These days the city of Utrecht is the epicentre of roadrace cycling as the city hosts Le Grand Depart of the Tour de France. With Utrecht being the navel of the cycling world, it is amazing to see how much efforts are made to make everything going smooth. Parts of the city were renovated, like the Mariaplaats, where car space was removed to give space for terraces and promenading people. Other parts will have their complete make-over after the Tour, the parcours was a good excuse to temporary remove obstacles and rethink the design of important junctions. Also the Tour itself is a masterpiece of technique and knowledge. When the 198 racers will have their individual time trial over 13,8 kilometers, the differences will be measured on the spot in milliseconds and broadcasted for 3,5 billion spectators in 190 countries all over the world. What a difference when the daily peloton takes over the streets of Utrecht again when the professionals leave the city!
Until last year the city had very limited data of the cyclist. No fancy bicycle counters like in Copenhagen, or even Helmond, no tracking like we have in the Netherlands for public transport travellers, by the OV-Chipcard. The city counted the number of cyclists one week a year on two cordons, one in the inner city and one in the first ring. Althoug we have high cycling rates, this doesn’t mean we have a sound policy process of analysis, measures and evaluation. By tradition we have limited research and most pro-cycling decision making is done on incidental observation in the streets, educated guesses of experts and the convincing power of Fietsersbond. For me this is bothering, as a policy maker I want to rely on facts to prove the necessary measures and to allocate budget. And besides the city of Utrecht I have to serve other municipalities, who have even less insights in the daily pattern of their cycling population.
These municipalities apply for grants at the Province (in the past at the Region of Utrecht) to improve the bicycle network, but in times of limited budgets it is hard to weigh the different measures in different municipalities. And, as the bicycle network in the Netherlands and specially in the Utrecht region is rather mature, network improvements are costly, like the building of bridges and tunnels. So, there is demand for better insights in the travel pattern of our population and the possibilities to improve their quality of journey. It was by coincidence of visiting a Velo-city conference abroad I encountered the transport model skills of a Finnish company. Their approach is different of the traditional models, who have cycling included, but on a very vestigial way. In the Finnish approach all individuals are modelled, based on a sample of diary information, and placed on a very detailed network. This approach serves better to the dense pattern of cyclists in cities.

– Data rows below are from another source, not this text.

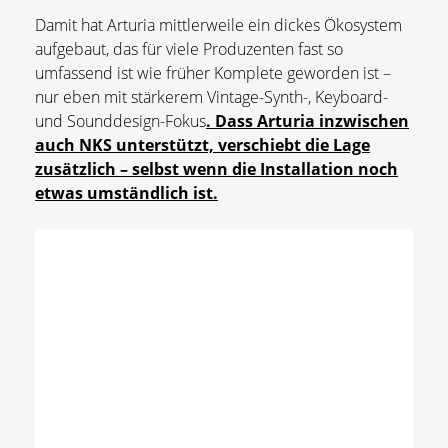
Damit hat Arturia mittlerweile ein dickes Ökosystem
aufgebaut, das für viele Produzenten fast so
umfassend ist wie früher Komplete geworden ist –
nur eben mit stärkerem Vintage-Synth-, Keyboard-
und Sounddesign-Fokus
. Dass Arturia inzwischen
auch NKS unterstützt, verschiebt die Lage
zusätzlich – selbst wenn die Installation noch
etwas umständlich ist.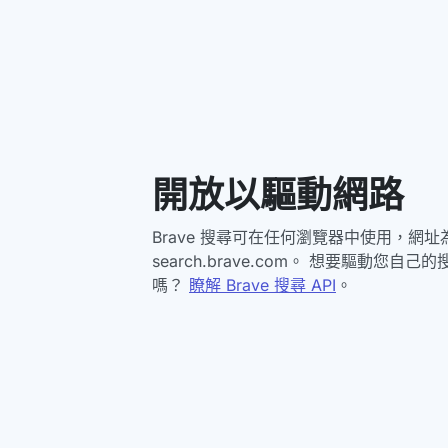
開放以驅動網路
Brave 搜尋可在任何瀏覽器中使用，網址
search.brave.com。 想要驅動您自己
嗎？
瞭解 Brave 搜尋 API
。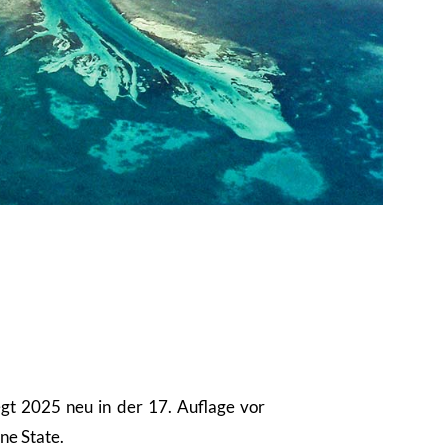
 2025 neu in der 17. Auflage vor
ne State.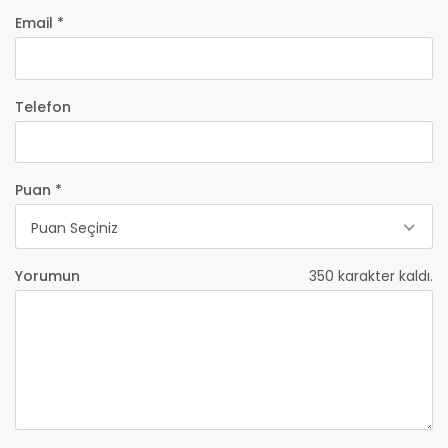
Email *
Telefon
Puan *
Puan Seçiniz
Yorumun
350
karakter kaldı.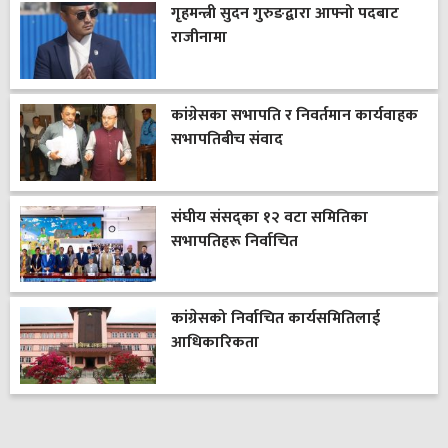
गृहमन्त्री सुदन गुरुङद्वारा आफ्नो पदबाट
राजीनामा
कांग्रेसका सभापति र निवर्तमान कार्यवाहक
सभापतिबीच संवाद
संघीय संसद्का १२ वटा समितिका
सभापतिहरू निर्वाचित
कांग्रेसको निर्वाचित कार्यसमितिलाई
आधिकारिकता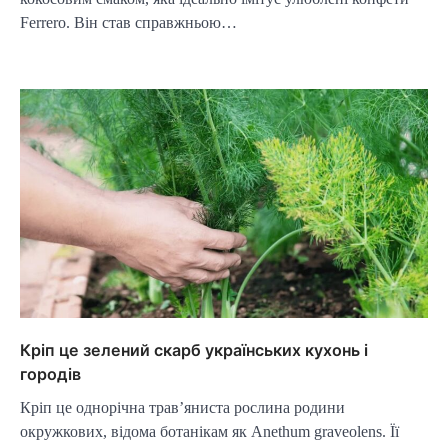
Ferrero. Він став справжньою…
Кріп це зелений скарб українських кухонь і
городів
Кріп це однорічна трав’яниста рослина родини
окружкових, відома ботанікам як Anethum graveolens. Її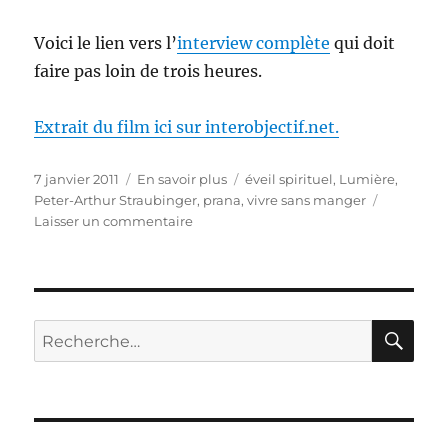
Voici le lien vers l’
interview complète
qui doit
faire pas loin de trois heures.
Extrait du film ici sur interobjectif.net.
Publié
Catégories
Étiquettes
7 janvier 2011
En savoir plus
éveil spirituel
,
Lumière
,
le
Peter-Arthur Straubinger
,
prana
,
vivre sans manger
sur
Laisser un commentaire
Lumière,
le
film
de
Peter-
RE
Recherche
Arthur
pour :
Straubinger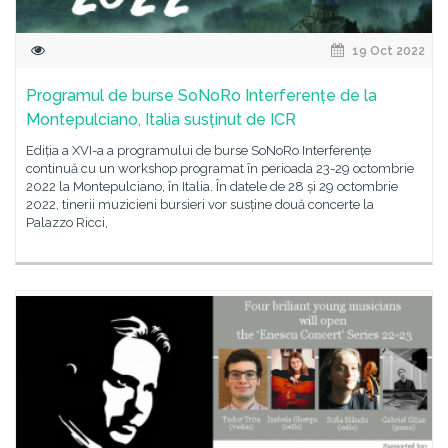
19 Oct 2022
Programul de burse SoNoRo Interferențe de la
Montepulciano, Italia susținut de ICR
Ediția a XVI-a a programului de burse SoNoRo Interferențe
continuă cu un workshop programat în perioada 23-29 octombrie
2022 la Montepulciano, în Italia. În datele de 28 și 29 octombrie
2022, tinerii muzicieni bursieri vor susține două concerte la
Palazzo Ricci,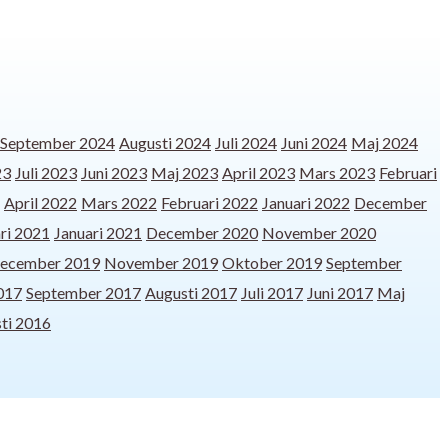
September 2024
Augusti 2024
Juli 2024
Juni 2024
Maj 2024
23
Juli 2023
Juni 2023
Maj 2023
April 2023
Mars 2023
Februari
April 2022
Mars 2022
Februari 2022
Januari 2022
December
ri 2021
Januari 2021
December 2020
November 2020
ecember 2019
November 2019
Oktober 2019
September
017
September 2017
Augusti 2017
Juli 2017
Juni 2017
Maj
ti 2016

Test model with a surprise
Luckily I got the chance to try the modeling for a sample for the campus area in Utrecht. Most readers will know there is massive cycling every day to and from the University, and as the number of institutions was rather limited, I could get acces to origin data of the employees and students. For the network data we make use of the network gathered by the volunteers of Fietsersbond for their unbeaten journey planner. The very accurate geographical data is enriched by hundreds of volunteers for the kind and quality of the surface, and also with less objective qualities like pleasantness and attractiveness of the surroundings. A very good source to base the route choice algorithm on, although the model still surprises me. In the test model i found an oddity and to find out the truth, I went out in the rush hour to see it myself. My Velo-city presentation of this year was about this surprise, it turned out the model found a route that is used by thousands of cyclists, but is not on the map of main cycle routes!
Full model under construction
Last week we presented the full model for the province of Utrecht for a selection of experts. The model is still under construction, we must validate it with countings, route tracking apps and other nifty location based tools. And we still have some issues to solve. The share of bike & train trips (a huge share of traffic in some parts of the cities!) is inaccurate, due to the limited number of registered trips in the diary data. We also face the inaccuracy of national diary data for a lot of bicycle trips to cafes and bars in the centres of cities. And we have the so-called “lunchbox problem” for the primary schools. These schools generate a lot of bicycle traffic for trips on a very short distance, less than one kilometer. Important to have them in the model too. Some schools still have a long lunch break to give children the option to cycle home and have lunch there. Logically this doubles the number of bicycle trips to those schools. I was told this typical Dutch habit is in use at 25% of the primary schools, but it is unclear which have this long lunch break, and which not. Any suggestion for an automated solution is welcome.
Preview of the model
The model itself is currently working as an webbased map and will be public available in the future for consultation. Until now I leave you with some screenshots. The numbers represent an average day, keep in mind we have large differences during the day, in the week and even in the year. The color differences represent the “bike ability index” calculated for the network by attributes of the links, blue is poor, purple better and red (not on this map excellent.
As a bonus the model also delivers an outcome for pedestrians, unique for the Netherlands, but very, very unreliable. Specially this weekend, when hundreds of thousands of spectators are expected for watching the Tour de France and celebrating the best bicycle city of the world.